The idea of commutative justice which has characterised the laws and customs of most civilised societies is now being progressively replaced by distributive justice. Commutative justice aims at correcting the violation of pre-existing rights. It seeks to give back to one what has been taken away from him or to give him adequate compensation in lieu of it. Distributive justice on the other hand aims at distributing wealth according to egalitarian schemes. In practice, distributive justice results in the creation of new rights and liabilities in substitution for those traditionally enjoyed or suffered under the law. These rights are created in accordance with the ideologies, prejudices, or subjective opinions of individual bureaucrats or members of tribunals who make decisions. Powerful pressure and interest groups influence those making the decisions. The law is particularised and rendered uncertain, thus undermining the foundations of justice and liberty.

Due process
The third feature of the liberal concept of justice is the emphasis on procedures. The liberal does not believe in the possibility of achieving equality, democracy, justice, the public good and other ideals through legislative and prescriptive action. Such a task is too complex for the human imagination, conception and execution. An emphasis on procedure is one of the foundations of the rule of law. Procedures provide for limitations on power. Procedures provide that before judicial, legislative or executive decisions are taken, a series of checks and balances are in place to mitigate against the possibility that the decisions will not be hasty, ill-conceived or based on corruption, passion, ideology or eccentricity.
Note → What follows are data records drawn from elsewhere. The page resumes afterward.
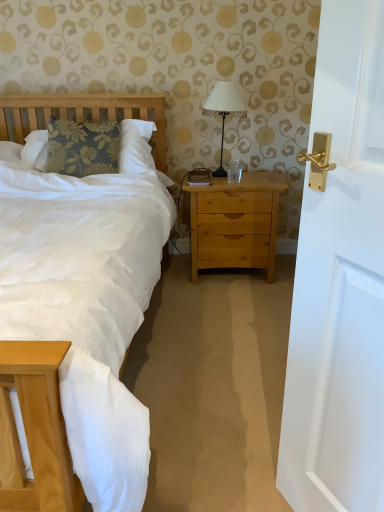 Question: Is light brown wood nightstand at center wider or thinner than white fabric-covered lamp at upper center?

Choices:
 (A) thin
 (B) wide

Answer: (B)

Question: From the image's perspective, is light brown wood nightstand at center above or below white fabric-covered lamp at upper center?

Choices:
 (A) below
 (B) above

Answer: (A)

Question: Is light brown wood nightstand at center taller or shorter than white fabric-covered lamp at upper center?

Choices:
 (A) short
 (B) tall

Answer: (B)

Question: From the image's perspective, is white fabric-covered lamp at upper center located above or below light brown wood nightstand at center?

Choices:
 (A) below
 (B) above

Answer: (B)

Question: Based on their positions, is white fabric-covered lamp at upper center located to the left or right of light brown wood nightstand at center?

Choices:
 (A) right
 (B) left

Answer: (B)

Question: Considering their positions, is white fabric-covered lamp at upper center located in front of or behind light brown wood nightstand at center?

Choices:
 (A) behind
 (B) front

Answer: (B)

Question: Looking at their shapes, would you say white fabric-covered lamp at upper center is wider or thinner than light brown wood nightstand at center?

Choices:
 (A) thin
 (B) wide

Answer: (A) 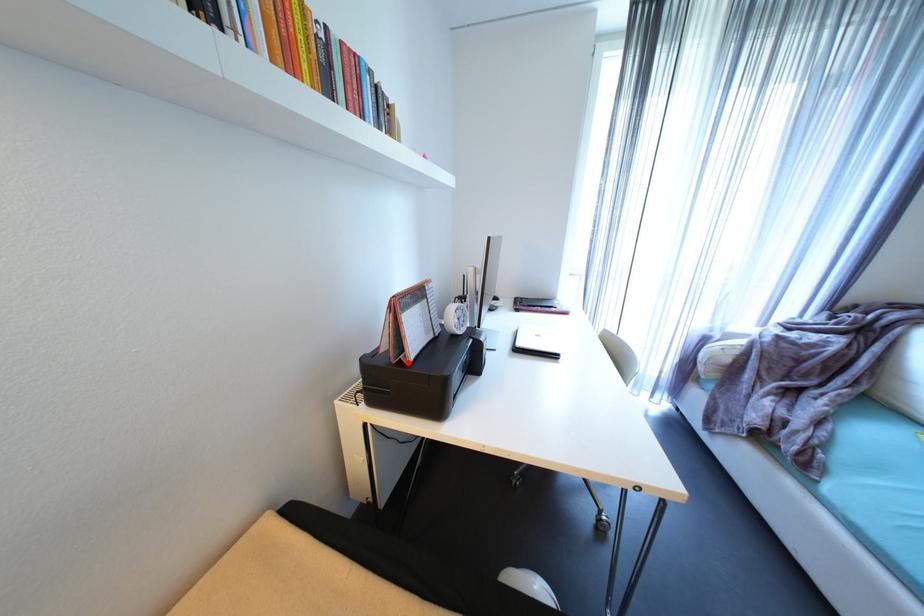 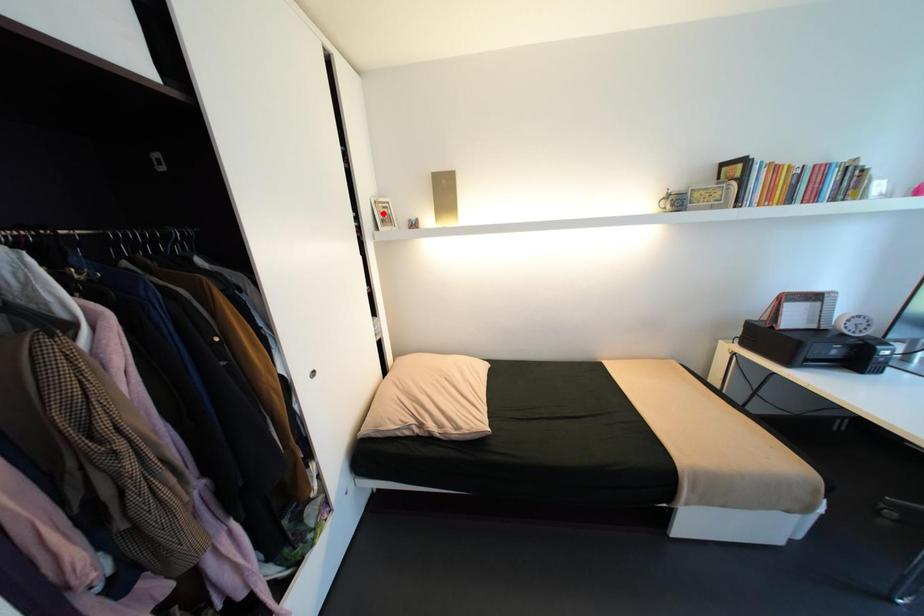 I am providing you with two images of the same scene from different viewpoints. A red point is marked on the first image and another point is marked on the second image. Does the point marked in image1 correspond to the same location as the one in image2?

No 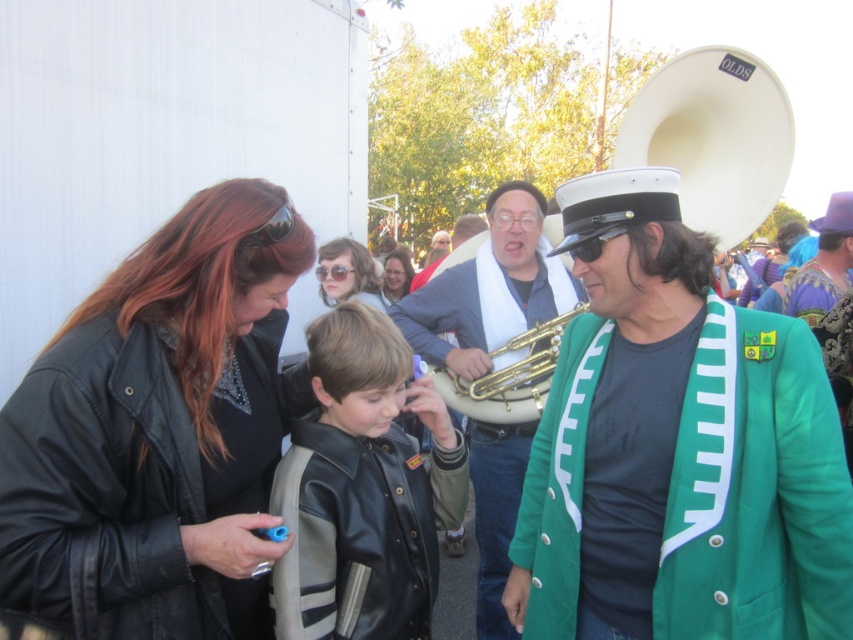 Describe the element at coordinates (677, 449) in the screenshot. The width and height of the screenshot is (853, 640). I see `green woolen blazer at right` at that location.

Is green woolen blazer at right behind leather jacket at left?

Yes, it is.

Find the location of a particular element. The image size is (853, 640). green woolen blazer at right is located at coordinates (677, 449).

The height and width of the screenshot is (640, 853). Find the location of `black leather jacket at center`. black leather jacket at center is located at coordinates (363, 490).

Can you confirm if gold brass tuba at center is smaller than clear plastic goggles at center?

No.

Can you confirm if gold brass tuba at center is shorter than clear plastic goggles at center?

No.

Between point (560, 301) and point (315, 272), which one is positioned behind?

Positioned behind is point (315, 272).

Find the location of `gold brass tuba at center`. gold brass tuba at center is located at coordinates (490, 289).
The key institutional and procedural characteristics of a liberal legal order include rights which ensure that a person is not disadvantaged except according to rules of procedure and evidence established by law, which ensure a fair trial. These institutional safeguards give protection to the cluster of personal liberties associated with the criminal process, such as the right not to be imprisoned or held without trial, the right to be informed of charges and the right to be presumed innocent until proven guilty. The rules of procedure, evidence and natural justice also protect individuals from arbitrary governmental action and illegal deprivation of private rights. They are essential to the protection of individual rights of personal freedom and private property.